Raymond Ibrahim, author of Defenders of the West: The Christian Heroes Who Stood Against Islam, is a Shillman Fellow at the David Horowitz Freedom Center
A new study by Lifeway Research found that more than half (54%) of the 1,005 Americans surveyed believe that religious freedom is eroding in the United States. Even more, 59%, said that the treatment of Christians and intolerance for their beliefs is getting worse.
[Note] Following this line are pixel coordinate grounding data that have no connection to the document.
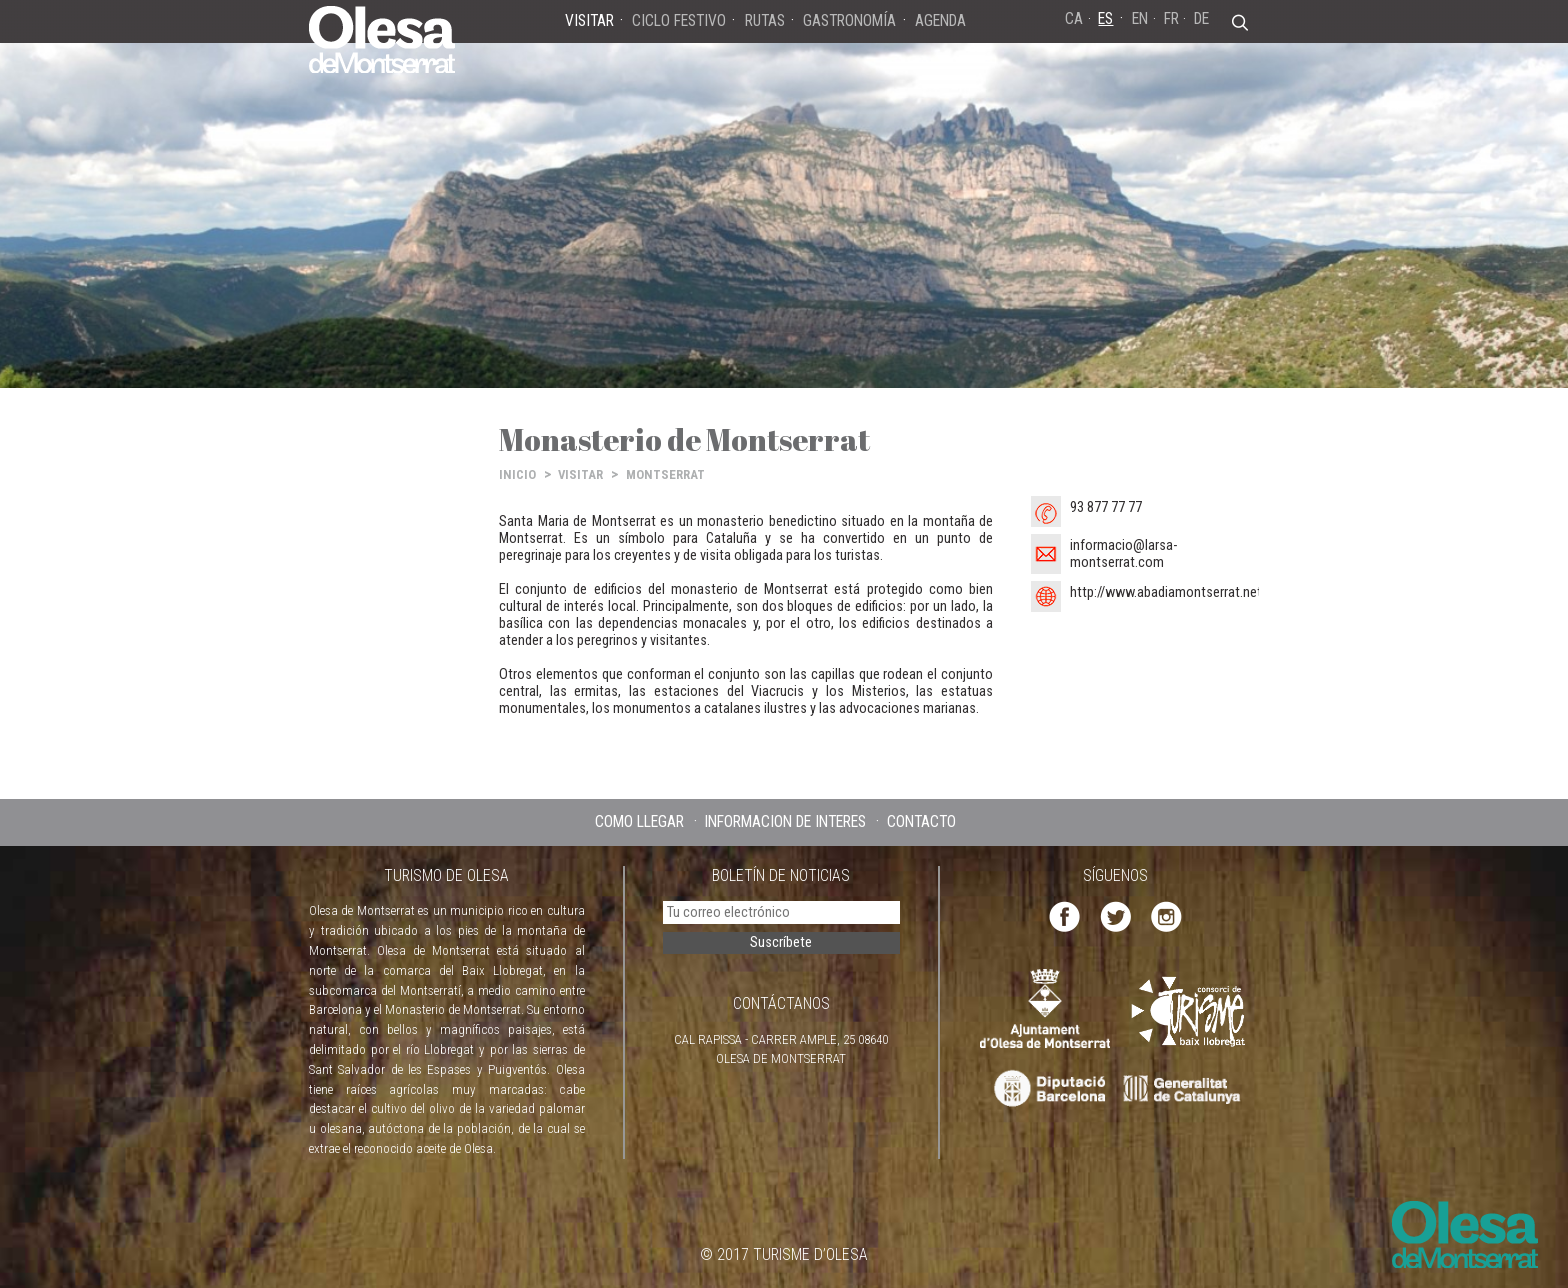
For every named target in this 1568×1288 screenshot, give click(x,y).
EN (1140, 18)
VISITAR (580, 474)
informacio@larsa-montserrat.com (1123, 554)
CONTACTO (921, 821)
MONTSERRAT (665, 474)
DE (1201, 18)
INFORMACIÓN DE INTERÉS (785, 821)
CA (1074, 18)
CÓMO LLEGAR (639, 821)
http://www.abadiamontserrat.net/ (1168, 592)
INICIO (517, 474)
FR (1171, 18)
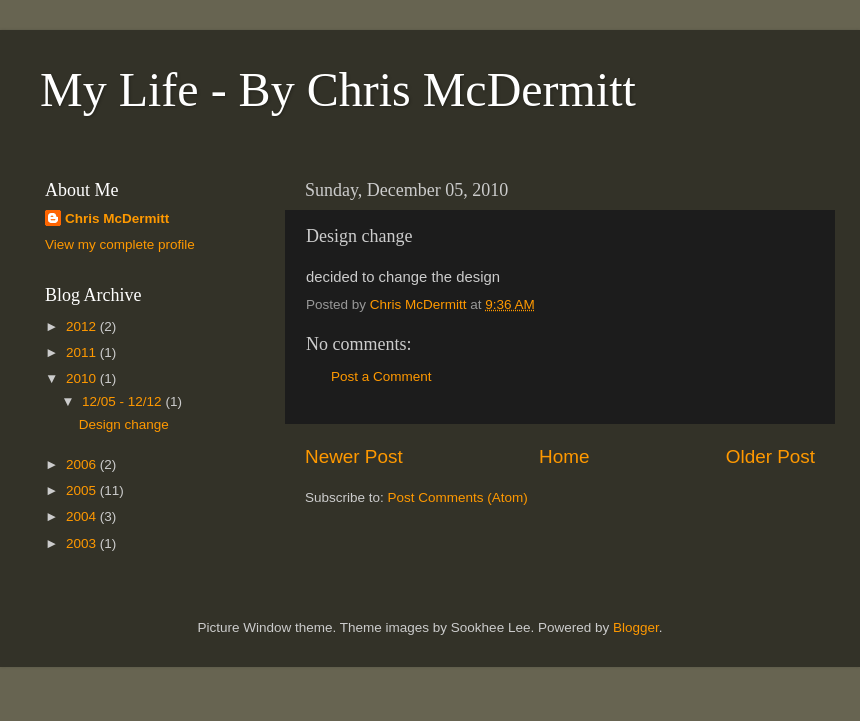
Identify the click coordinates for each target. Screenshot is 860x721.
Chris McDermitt (117, 218)
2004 (83, 516)
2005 (83, 490)
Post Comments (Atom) (458, 497)
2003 (83, 543)
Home (564, 456)
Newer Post (354, 456)
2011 (83, 352)
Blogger (636, 627)
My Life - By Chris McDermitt (338, 89)
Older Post (770, 456)
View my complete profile (120, 244)
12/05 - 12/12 (123, 401)
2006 (83, 464)
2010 (83, 378)
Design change (124, 424)
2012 (83, 326)
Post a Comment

What does one make of these statistics? Relevant Magazine—a Christian publication the tagline of which is “God, lifestyle, and progressive culture”—is a good place to start. Responding to these findings in a recent article, it gets it right by arguing that, whatever Christians in America may be experiencing, they are certainly not being persecuted the way their counterparts are in other nations around the world:
[C]onservative Christian groups [in America] have a lot to celebrate. The Supreme Court overturned Roe v. Wade and delivered a big win to Christians who want to pray in public schools. These are big, historic decisions and they don’t square with a narrative of diminishing religious liberty for Christians. This is especially true on the global scale. Open Doors USA’ World Watch List keeps track of the countries where it’s most dangerous to be a Christian, and the stories on their meticulously detailed database are heartbreaking. Christians in places like Afghanistan, North Korea and Somalia can be imprisoned, tortured and even killed for their faith…. Persecution against Christians is real and we should be talking more about it. But it’s not what the American Church is facing, and conflating what’s happening in other countries with online backlash and political spats in the U.S. does a disservice to that conversation.
It is, indeed, nonsense to argue that Christians in America have it anywhere near as bad as Christians in, say, the Muslim world, where the overwhelming majority of persecution against Christians take place. The same World Watch List referenced above found that the “extreme persecution” meted out to Christians in nine of the absolute 11 worst nations in the world comes from Islamic oppression, or is occurring in Muslim majority nations. Similarly, the persecution Christians experience in 39 of the 50 nations on the World Watch List is also either from Islamic oppression or is occurring in Muslim majority nations.
That said, the Relevant article gets it wrong, very wrong, by minimizing what is happening in America. It argues that what Christians in the U.S. are experiencing
isn’t so much about actually losing religious freedom as it is losing the war for vibes…. Christians may not like being confronted with different opinions or having to make space for others in a diverse environment, but that does not necessarily mean they’re being met with outright intolerance. It simply means giving others the same freedom you want them to give you.
Such reasoning only makes sense in a vacuum; for it fails to take into account that—unlike all of those other non-Christian nations around the world where Christian minorities are being persecuted—America was founded as a Christian nation. The fact that it is where it is today— where Christians, who still form the majority of the citizenry, are experiencing any kind of intolerance, harassment, or discrimination—is suggestive of a gradual but slippery slope that bodes ill for the future.
It is, for example, rather silly to argue, as Relevant does, that it is a “big win to Christians” that Roe v. Wade was overturned, or that Christians can pray in public schools. Actually, that Roe v. Wade was ever a thing, or that there was ever any question about Christians praying in public, is indicative of the big loss Christians have experienced in this nation.
Put differently, if American Christianity was as influential as the Relevant article implies, there never would have been a Roe v. Wade, questions over public prayer—or any of those many other cultural “values” that currently supersede and directly contradict Christian principles—in the first place; just as principles that directly contradict Muslim, Hindu, or Buddhist values have little impact on Muslim, Hindu, and Buddhist nations, where their values reign supreme and uncontested.
Imagine a line, a continuum, from 1 to 10. The number 1 represents nations that prioritize their religious principles, and 10 represents nations that have completely abandoned their faith. Most of the non-Western—especially Muslim—world is, I would argue, probably between 1 and 3. Where is the U.S. on this scale in regards to its founding faith? Somewhere between 6 and 8? Maybe worse?
Such a placement is hardly a “big win” for Christianity in America, nor does it suggest that “conservative Christian groups have a lot to celebrate,” as Relevant claims. Rather, it shows just how irrelevant Christianity has become.
More to the point, as America gets closer to 10—and as the number of actual Christians continues to dwindle—prepare to see a concomitant rise in real and actual persecution, the sort experienced in the non-Western world.
The story of America, as history will eventually record, is, I fear, the story of one long slippery slope—the individual bumps of which are subtle, gradual, and thus imperceptible—into destruction.
It is, in short, the story of the Boiling Frog.